COMPRENDRE LA DECISION DE LA COMMISSION DE L’UNION AFRICAINE AU SUJET DE LA PLAINTE DU CANDIDAT A L’ELECTION PRESIDENTIELLE DU 07 Octobre 2019, LE PROFESSEUR MAURICE KAMTO.

Suite à différentes sollicitations me demandant d’apporter des clarifications juridiques sur la décision 718/19 de la commission Africaine des droits de l’homme dans sa session du 24 avril au 14 mai 2019, à la suite de la requête introduite par le Professeur Maurice KAMTO visant à contester l’élection de Paul BIYA à la présidentielle du 07 octobre 2018 , je voudrais y répondre sur 03 points.

1- LES FAITS:

A la suite de la proclamation des résultats de l’élection présidentielle du 07 octobre 2019, le conseil constitutionnel
a déclaré le Président Paul BIYA vainqueur.
Le professeur Maurice Kamto a décidé de contester les résultats de cette élection devant l’Union Africaine au vu de sa compétence internationale à vérifier les processus électoraux et démocratiques et le respect des droits de l’homme par les pays membres.

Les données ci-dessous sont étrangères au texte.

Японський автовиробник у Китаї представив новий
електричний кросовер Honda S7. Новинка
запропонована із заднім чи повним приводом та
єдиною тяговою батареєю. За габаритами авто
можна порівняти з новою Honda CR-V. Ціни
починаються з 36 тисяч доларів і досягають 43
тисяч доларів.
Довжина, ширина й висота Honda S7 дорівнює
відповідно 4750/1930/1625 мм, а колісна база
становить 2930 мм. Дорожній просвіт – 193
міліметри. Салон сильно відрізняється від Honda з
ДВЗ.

Maurice KAMTO a déposé le 20 janvier 2019, par ses Avocats parmi lesquels des canadiens, français et camerounais , une plainte devant la Commission de l’Union Africaine pour que celle -ci transmette l’affaire pour jugement devant la Cour Africaine des droits de l’homme.
En fait , Maurice KAMTO veut qu’une juridiction de contentieux international se prononce sur l’élection présidentielle qui s’est déroulée au Cameroun le 07 octobre 2018.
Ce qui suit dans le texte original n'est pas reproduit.